My palm hits my stomach and I want to look anywhere but her accusing face. She waits, lips tight. The leaves rustle around us. I have to somehow tame the broiling acid in my stomach. Guilt and fear sloshing against each other. “I didn’t mean to, I didn’t know I had it—”
“Shut up,” she says. She grabs my shoulders, but then she clutches her hand back, as if my maroon cardigan burned her. “Just...shut up. I’m sick of hearing people say that they didn’t mean any harm. Well, harm happened.” Natalie’s fists are so hard, her knuckles look like they might pop out of her skin. She stretches them, running her pointer finger over the outline of something in her pocket. “You’re going to stay in your house from now on. And you’re going to stay away from Luke and everyone else in Allan.”
“We’re all in the quarantine together, now,” I say.
She slips her fingers into her pocket and pulls out a long, black switchblade. When it flicks up, I jump back. My thighs shake. She smiles.
“I don’t want to hurt you,” she says. “But I will protect this town.”

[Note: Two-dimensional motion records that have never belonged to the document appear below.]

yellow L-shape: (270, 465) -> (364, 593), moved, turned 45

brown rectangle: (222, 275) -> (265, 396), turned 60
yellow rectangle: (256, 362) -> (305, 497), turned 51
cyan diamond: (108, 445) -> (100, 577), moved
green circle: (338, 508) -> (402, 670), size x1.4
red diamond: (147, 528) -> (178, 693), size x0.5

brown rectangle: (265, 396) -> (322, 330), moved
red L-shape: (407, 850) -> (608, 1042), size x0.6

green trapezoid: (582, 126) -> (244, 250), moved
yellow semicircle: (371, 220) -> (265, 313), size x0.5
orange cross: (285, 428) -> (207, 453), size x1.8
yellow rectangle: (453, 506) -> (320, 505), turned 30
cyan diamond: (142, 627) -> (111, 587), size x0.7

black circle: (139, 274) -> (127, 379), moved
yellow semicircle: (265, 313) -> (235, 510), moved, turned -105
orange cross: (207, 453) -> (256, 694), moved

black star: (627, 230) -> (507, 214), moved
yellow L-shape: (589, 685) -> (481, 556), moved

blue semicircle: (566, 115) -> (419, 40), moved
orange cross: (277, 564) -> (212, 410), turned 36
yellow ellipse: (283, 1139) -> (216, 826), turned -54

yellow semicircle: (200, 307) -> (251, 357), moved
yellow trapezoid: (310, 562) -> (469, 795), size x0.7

Shit, she is some sort of vigilante now? My heart yammers and my feet don’t want to stay on the ground. I have to get away from her. Now. I flash my gaze quickly up and to the right. She falls for it. She turns around and lowers her knife. I swipe past her, pushing her as I go. I hear the startled cry, the crush of leaves, the squish of dirt. But she gets up fast. Her steps stomp and crash along behind me.
But I don’t see any of that, of course. All I see is the path before me, strewn with jagged roots and unforgiving rocks. I run, I hop, I dart, I skip, and somehow I manage to burst out of the woods and on to Sullivan Street. I dash down it, only turning back once—coast clear—before turning onto Main Street panting and wheezing.

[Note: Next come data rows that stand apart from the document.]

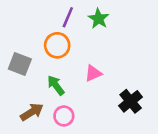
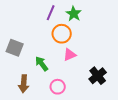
orange circle: (57, 45) -> (62, 34), moved
brown arrow: (32, 112) -> (24, 84), turned 126
pink circle: (64, 116) -> (58, 87), moved

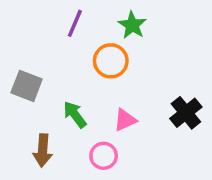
purple line: (51, 13) -> (75, 23), moved
pink triangle: (70, 55) -> (125, 120), moved
black cross: (98, 76) -> (186, 113), moved

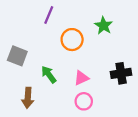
green star: (132, 25) -> (104, 26), moved
black cross: (186, 113) -> (121, 73), turned 30
pink circle: (104, 156) -> (84, 101), moved

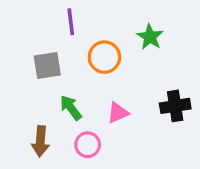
purple line: (49, 15) -> (71, 22), turned -30
gray square: (17, 56) -> (47, 66), moved, turned -30
pink circle: (84, 101) -> (88, 145), moved

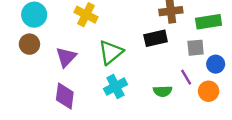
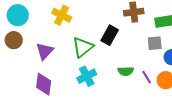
black rectangle: (156, 38) -> (110, 35), moved, turned -48
purple line: (186, 77) -> (147, 77), moved
green semicircle: (163, 91) -> (126, 71), moved

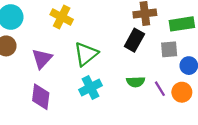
black rectangle: (110, 35) -> (134, 40), moved

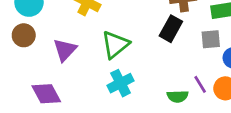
green semicircle: (136, 82) -> (178, 96), moved
purple diamond: (41, 97) -> (46, 94), moved, turned -36

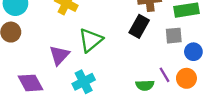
purple triangle: (65, 50) -> (59, 55), moved
cyan cross: (121, 83) -> (84, 82), moved

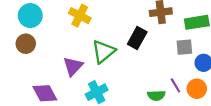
black rectangle: (139, 26) -> (137, 38), moved

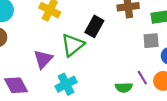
black rectangle: (137, 38) -> (94, 26), moved

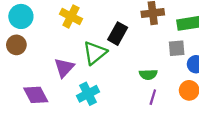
purple line: (142, 78) -> (153, 97), moved, turned 48
green semicircle: (124, 87) -> (148, 74), moved

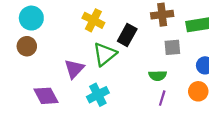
yellow cross: (71, 16) -> (93, 20), moved
gray square: (177, 48) -> (172, 47), moved

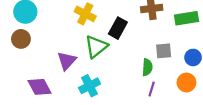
gray square: (172, 47) -> (164, 51), moved
green semicircle: (158, 76) -> (147, 67), turned -84

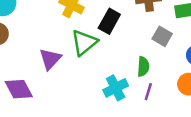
gray square: (164, 51) -> (162, 36), moved, turned 35
cyan cross: (90, 86) -> (116, 88), moved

I lost her. I pause, my hand up against the glass of Roy’s Sports Bar, as I let my breathing slow. A gray, hazy mist has settled over the bones of the town. Droplets descend on the tips of my eyelashes. Aside from some cops dangling on a corner a block away, there’s no one around. I’m in a ghost town. I squint through the windows of Roy’s. Half-drunk pints rest next to tabletop menus that spell Yuengling wrong in the list of specials. Men and women cup their chins in palms as they stare at the news. The governor is chatting with a correspondent.

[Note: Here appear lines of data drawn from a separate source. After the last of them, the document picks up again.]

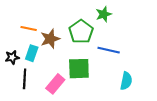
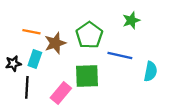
green star: (104, 14) -> (131, 20), moved
cyan semicircle: (126, 81) -> (151, 71), moved

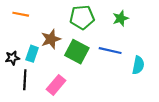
orange line: (31, 32) -> (21, 14), moved
green pentagon: (89, 35) -> (82, 17), moved, turned 30
green square: (87, 76) -> (77, 52), moved, turned 30

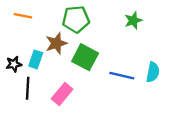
green pentagon: (82, 17) -> (76, 19), moved
blue line: (110, 51) -> (122, 76), moved

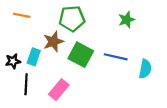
blue line: (122, 76) -> (116, 57), moved

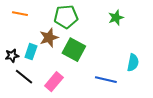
blue line: (116, 57) -> (106, 80), moved
black line: (26, 84) -> (24, 77), turned -54

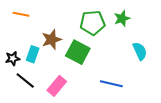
green pentagon: (66, 17) -> (93, 23), moved
cyan semicircle: (133, 63) -> (140, 51), moved, turned -36

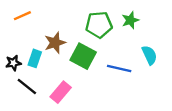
orange line: (21, 14) -> (22, 16), turned -35
blue line: (111, 84) -> (119, 69), moved

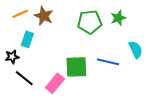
brown star: (55, 43) -> (44, 16), moved, turned -30
green square: (83, 56) -> (76, 67), moved, turned -30
cyan rectangle: (35, 58) -> (27, 39), moved

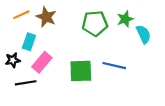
cyan semicircle: (136, 50) -> (144, 34), moved
black line: (24, 78) -> (26, 83), turned -48
pink rectangle: (55, 83) -> (42, 62), moved

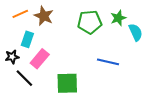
green square: (81, 71) -> (67, 83), moved
black line: (26, 83) -> (24, 78), turned 54

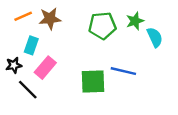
brown star: (44, 16) -> (50, 19), turned -30
green square: (67, 83) -> (93, 82), moved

Steps pound toward me. I shift. Natalie bangs right into me sending us both to the ground. My head hits the bricks. Pain sprouts through my brain. I shift and move under her weight, but she’s too heavy. “Get off me.” Her hand crunches my shoulder, her other hand crushes my thigh. She may just be trying to get up, but she has chosen the most excruciating way to do it.
“You’re the one who blocked me. I was just trying to talk,” she says, face red, the vein in her neck punctuating as she hovers over me, still not up. Other footsteps click toward us and large hands grab at my shoulders and underarms, pulling me up. Flashes of blue and gold. Another cop pulls Natalie away from me.
“Thank y—” I start to say, but I’m pushed face first into the brick wall. The mortar scratches at my cheek. A forearm presses into my shoulder blades, squishing my rapidly beating heart. I pinch my eyes closed as cold metal licks against my wrists.
The cop clicks the handcuffs in place.